India and the Problem of Democracy

Image

The partition of India, on the 14th of August 1947, was one of the 20th century’s greatest human catastrophes. Over a million people were slaughtered and upwards of fifteen million were displaced in the ethno-religious strife that led up to and followed partition. If the term then existed, ethnic cleansing would have been the only accurate descriptor. That legacy endures to this day, in the intractable conflict over Kashmir, in poisoned relations between two nuclear armed powers and over innumerable internal religious conflicts, such as Ayodhya’s Babri Masjid, a temple site claimed by both Hindus and Muslims.

While countless books have painstakingly detailed the causes and consequences of partition, few have dared challenge the Kantian idea that that the democratic process is the only road to lasting peace. The two state theory that birthed Pakistan implicitly assumed democratic governance in India – Hindu leaders did not want India’s electoral politics influenced by a large number of Muslims and so acquiesced to partition.

Democracy was indeed seen as a noble system of government, and its moral force was used by British educated Nehru and Jinnah, leaders of the Congress Party and the Muslim League respectively, to push for independence. With independence and democracy however came insurgent political parties, and the sharp contrasts that define them.  After all, immature democratic politics rewards fear and division, and rising stars played on long suppressed religious rivalries to shore up votes.

Sumit Ganguly, in “The Crisis of Indian Secularism”, eloquently illustrates how successive Indian leaders engaged in the politics of religious identity to fuel anger, violence and electoral gain. Indira Gandhi was perhaps the most adept politician in this regard, continuously flouting constitutional restraints to pit voting blocs against each other. To this day, India’s secular constitution attempts to protect minorities by making national law subservient to local customs, but this is breached or its inherent frailties are exploited when political operators eye a gain.

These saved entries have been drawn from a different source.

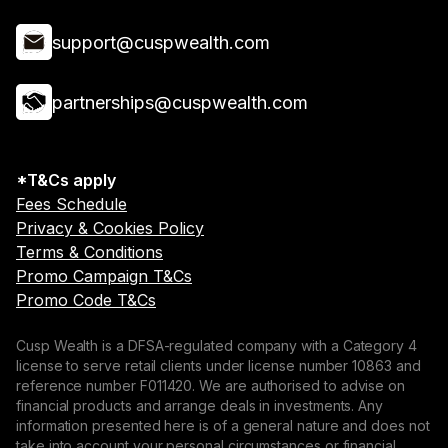
support@cuspwealth.com
partnerships@cuspwealth.com
*T&Cs apply
Fees Schedule
Privacy & Cookies Policy
Terms & Conditions
Promo Campaign T&Cs
Promo Code T&Cs
Cusp Wealth is a DFSA-regulated company with a Category 4
license to serve retail clients under license number 10863 and
reference number F011420. We are authorised to advise on
financial products and arrange deals in investments. Any
information presented here is of a general nature and does not
take into account your personal circumstances or financial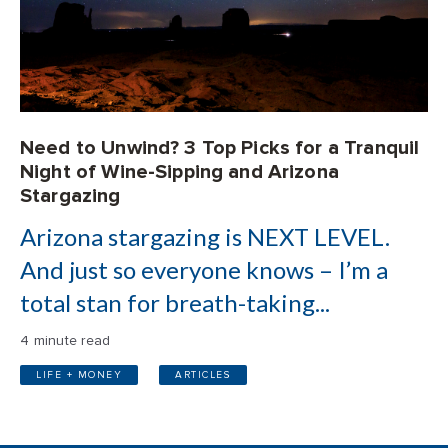
Need to Unwind? 3 Top Picks for a Tranquil
Night of Wine-Sipping and Arizona
Stargazing
Arizona stargazing is NEXT LEVEL.
And just so everyone knows – I’m a
total stan for breath-taking...
4 minute read
LIFE + MONEY
ARTICLES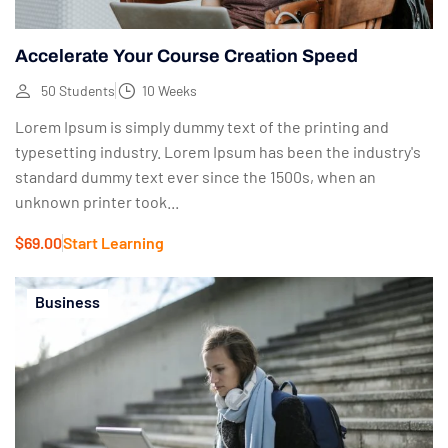
Accelerate Your Course Creation Speed
50 Students
10 Weeks
Lorem Ipsum is simply dummy text of the printing and
typesetting industry. Lorem Ipsum has been the industry's
standard dummy text ever since the 1500s, when an
unknown printer took...
$69.00
Start Learning
Business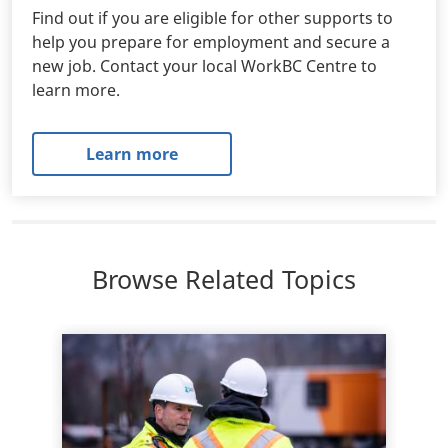
Find out if you are eligible for other supports to
help you prepare for employment and secure a
new job. Contact your local WorkBC Centre to
learn more.
Learn more
Browse Related Topics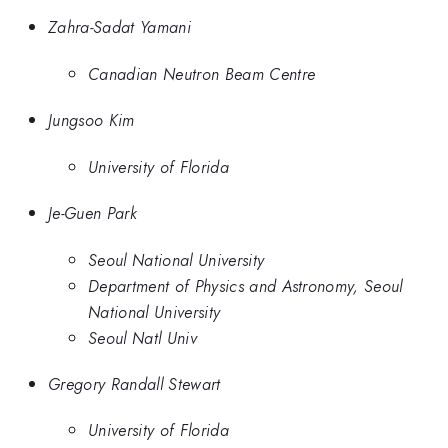
Zahra-Sadat Yamani
Canadian Neutron Beam Centre
Jungsoo Kim
University of Florida
Je-Guen Park
Seoul National University
Department of Physics and Astronomy, Seoul
National University
Seoul Natl Univ
Gregory Randall Stewart
University of Florida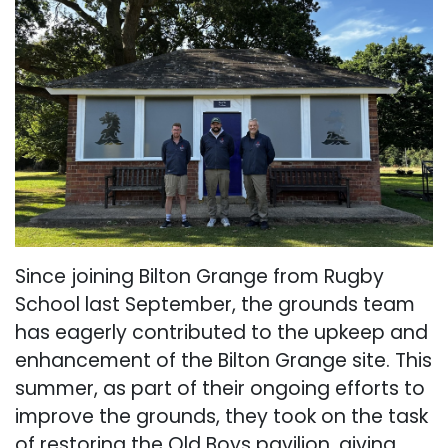
Since joining Bilton Grange from Rugby
School last September, the grounds team
has eagerly contributed to the upkeep and
enhancement of the Bilton Grange site. This
summer, as part of their ongoing efforts to
improve the grounds, they took on the task
of restoring the Old Boys pavilion, giving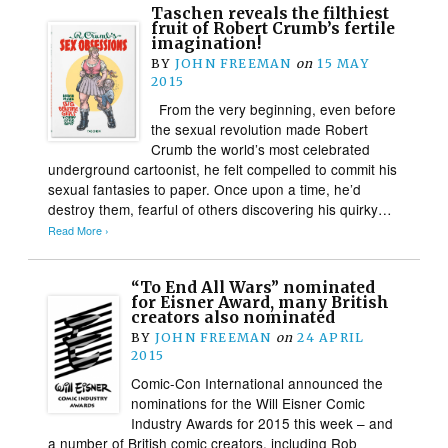
Taschen reveals the filthiest
fruit of Robert Crumb’s fertile
imagination!
BY
JOHN FREEMAN
on
15 MAY
2015
From the very beginning, even before
the sexual revolution made Robert
Crumb the world’s most celebrated
underground cartoonist, he felt compelled to commit his
sexual fantasies to paper. Once upon a time, he’d
destroy them, fearful of others discovering his quirky…
Read More ›
“To End All Wars” nominated
for Eisner Award, many British
creators also nominated
BY
JOHN FREEMAN
on
24 APRIL
2015
Comic-Con International announced the
nominations for the Will Eisner Comic
Industry Awards for 2015 this week – and
a number of British comic creators, including Rob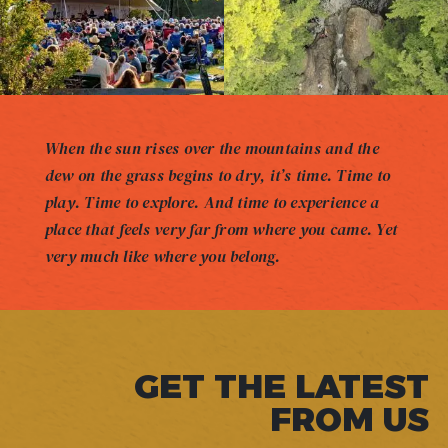
When the sun rises over the mountains and the
dew on the grass begins to dry, it’s time. Time to
play. Time to explore. And time to experience a
place that feels very far from where you came. Yet
very much like where you belong.
GET THE LATEST
FROM US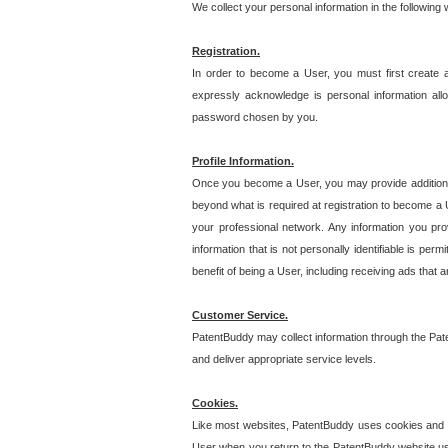
We collect your personal information in the following
Registration.
In order to become a User, you must first create 
expressly acknowledge is personal information allo
password chosen by you.
Profile Information.
Once you become a User, you may provide additional i
beyond what is required at registration to become a U
your professional network. Any information you prov
information that is not personally identifiable is pe
benefit of being a User, including receiving ads that 
Customer Service.
PatentBuddy may collect information through the Pat
and deliver appropriate service levels.
Cookies.
Like most websites, PatentBuddy uses cookies and we
User when you return to the PatentBuddy website usi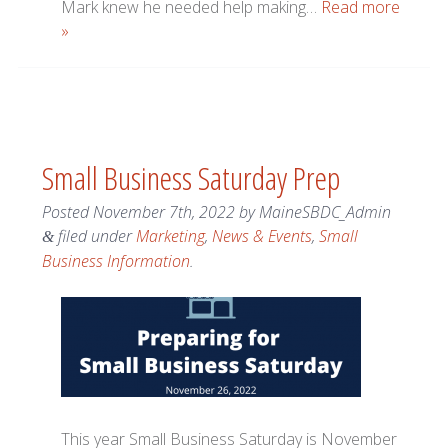
Mark knew he needed help making…
Read more
»
Small Business Saturday Prep
Posted
November 7th, 2022
by
MaineSBDC_Admin
filed under
Marketing
,
News & Events
,
Small
&
Business Information
.
This year Small Business Saturday is November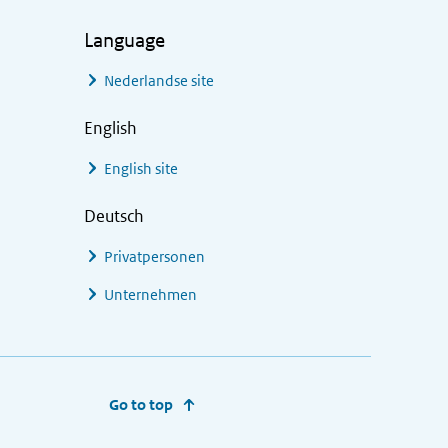
Language
Nederlandse site
English
English site
Deutsch
Privatpersonen
Unternehmen
Go to top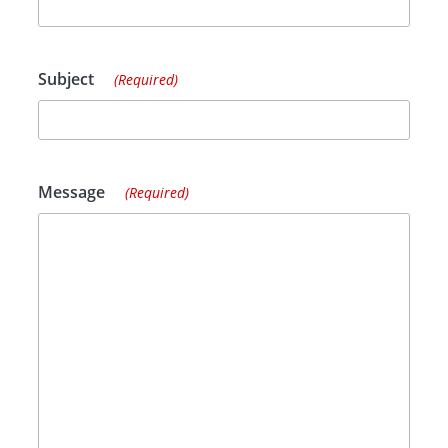
Subject
(Required)
Message
(Required)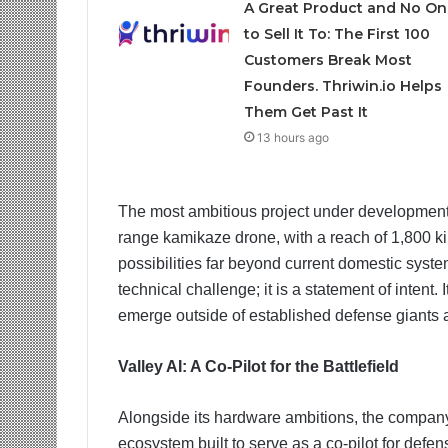
A Great Product and No On
to Sell It To: The First 100
Customers Break Most
Founders. Thriwin.io Helps
Them Get Past It
13 hours ago
The most ambitious project under development
range kamikaze drone, with a reach of 1,800 kilo
possibilities far beyond current domestic syste
technical challenge; it is a statement of intent.
emerge outside of established defense giants a
Valley AI: A Co-Pilot for the Battlefield
Alongside its hardware ambitions, the compan
ecosystem built to serve as a co-pilot for defen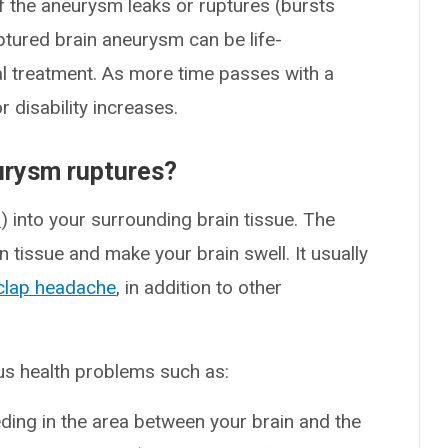
If the aneurysm leaks or ruptures (bursts
uptured brain aneurysm can be life-
l treatment. As more time passes with a
 disability increases.
urysm ruptures?
s
) into your surrounding brain tissue. The
 tissue and make your brain swell. It usually
clap headache
, in addition to other
us health problems such as:
eding in the area between your brain and the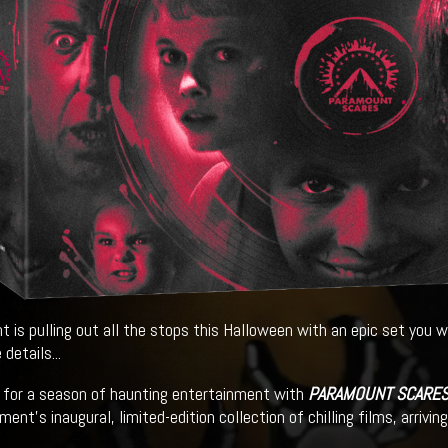
 is pulling out all the stops this Halloween with an epic set you w
 details...
 for a season of haunting entertainment with
PARAMOUNT SCARES 
ent’s inaugural, limited-edition collection of chilling films, arrivi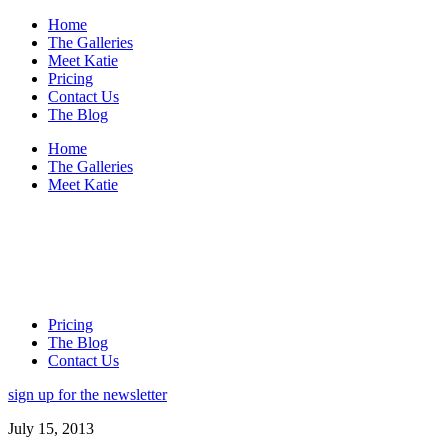
Home
The Galleries
Meet Katie
Pricing
Contact Us
The Blog
Home
The Galleries
Meet Katie
Pricing
The Blog
Contact Us
sign up for the newsletter
July 15, 2013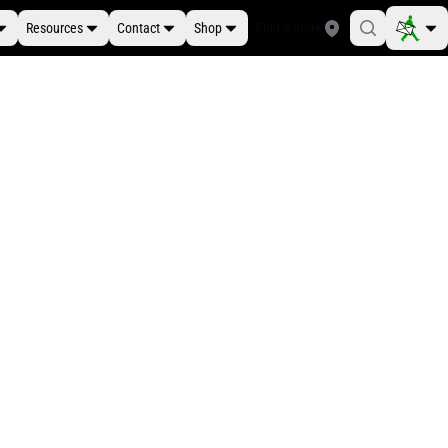
Resources
Contact
Shop
Find a Store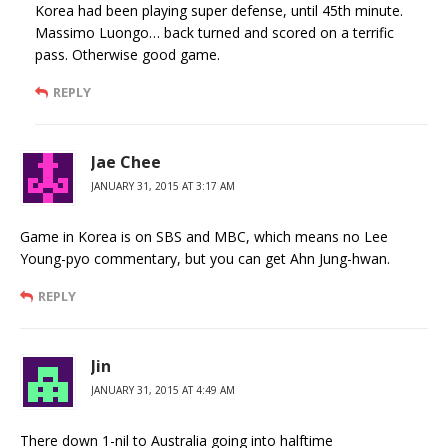
Korea had been playing super defense, until 45th minute.
Massimo Luongo… back turned and scored on a terrific
pass. Otherwise good game.
REPLY
Jae Chee
JANUARY 31, 2015 AT 3:17 AM
Game in Korea is on SBS and MBC, which means no Lee
Young-pyo commentary, but you can get Ahn Jung-hwan.
REPLY
Jin
JANUARY 31, 2015 AT 4:49 AM
There down 1-nil to Australia going into halftime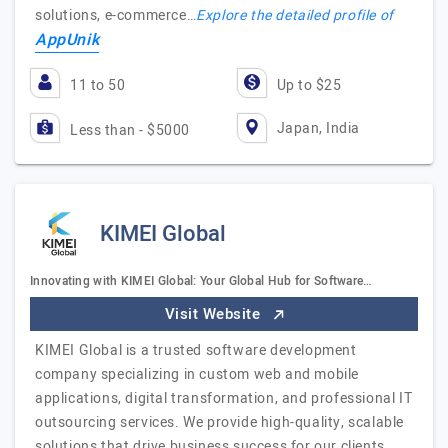
solutions, e-commerce…
Explore the detailed profile of
AppUnik
11 to 50
Up to $25
Japan, India
Less than - $5000
KIMEI Global
Innovating with KIMEI Global: Your Global Hub for Software…
Visit Website
KIMEI Global is a trusted software development
company specializing in custom web and mobile
applications, digital transformation, and professional IT
outsourcing services. We provide high-quality, scalable
solutions that drive business success for our clients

When politics is separated from policy and becomes a pure exercise in group identification, democracy fails. Policy born from such democracy does not serve civilization’s goal of socioeconomic progress but acts to entrench the ecclesiastical whims of a religious majority. India was not ready for democracy, not that it has ever really practiced it. Its politics is still dominated by either patriarchy (the dynastic Congress Party) or Hindu nationalism (the BJP). It got the worse of democracy – division, insecurity and unpredictability – without any real benefits.

India must hold elections by May. Narendra Modi’s  Bharatiya Janata Party  is expected to pick up a majority. Modi can win without picking up a single Muslim vote, and is unlikely to get many. Once again the politics of religious identification and not policy compatibility is likely to play the biggest role in the election’s outcome. What a shame.